Survei Agenda Warga dari New Naratif, yang mengundang lebih dari 1,400 orang dari seluruh Indonesia untuk menyuarakan aspirasi mereka, menunjukkan “Hak Digital dan Kebebasan Berekspresi” secara konsisten menduduki peringkat lima teratas. Apa saja tantangan dan kesempatan masyarakat Indonesia dalam memperjuangkan hak-hak digital mereka, dan mengapa isu ini penting?

Sejak 17 Agustus 2023, New Naratif memulai riset Agenda Warga untuk mengetahui isu-isu penting yang dihadapi masyarakat Indonesia menyambut Pemilu 2024. Hasil Tahap 1 dari riset kami menemukan terdapat 22 isu terpenting yang diangkat secara konsisten oleh hampir semua orang. Di Tahap 2, kami meminta bantuan publik untuk mengurutkan isu-isu tersebut sesuai prioritas kepentingan mereka. Dalam Tahap 3 ini, kami berusaha memahami bagaimana sistem politik di Indonesia merespon isu-isu tersebut.

Walau jarang menduduki peringkat teratas, Hak Digital dan Kebebasan Berekspresi muncul lebih sering dan konsisten dari sebagian besar isu lainnya, menempatkannya sebagai isu terpenting kedua di negara ini. Hal ini dapat dilihat sebagai ancaman yang dirasakan oleh masyarakat dari UU ITE. Undang-undang ini mengatur soal ujaran kebencian, pencemaran nama baik, terorisme, pornografi, perjudian, dan berbagai kegiatan elektronik lainnya. Namun, dalam praktiknya, UU ITE—terutama pasal pencemaran nama baiknya—seringkali digunakan untuk mengkriminalisasi aktivis.
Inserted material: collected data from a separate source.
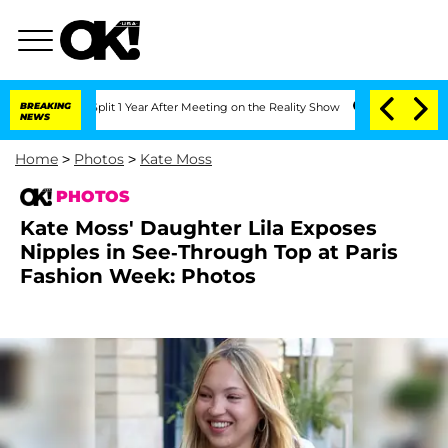
ghe Split 1 Year After Meeting on the Reality Show
BREAKING
Senate Votes to Hold 
NEWS
Home
>
Photos
>
Kate Moss
PHOTOS
Kate Moss' Daughter Lila Exposes
Nipples in See-Through Top at Paris
Fashion Week: Photos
Dalam penjelasan ini, kami mencermati keadaan saat ini dan pandangan di masa depan dari otoritarianisme digital dan kebebasan berekspresi di Indonesia. Setelah membaca, kami berharap pembaca yang tak peduli tentang kriminalisasi aktivis pun akan mampu melihat kengerian otoritarianisme digital yang hampir pasti akan memunculkan krisis.

Keadaan Otoritarianisme Digital di Indonesia saat ini

Sebelum berita kemenangan Prabowo-Gibran membayangi tanah air, para aktivis demokrasi memiliki alasan kuat untuk berharap. Fatia Maulidiyanti dan Haris Azhar, dua aktivis HAM berpengaruh di Indonesia, telah dibebaskan dari semua tuduhan.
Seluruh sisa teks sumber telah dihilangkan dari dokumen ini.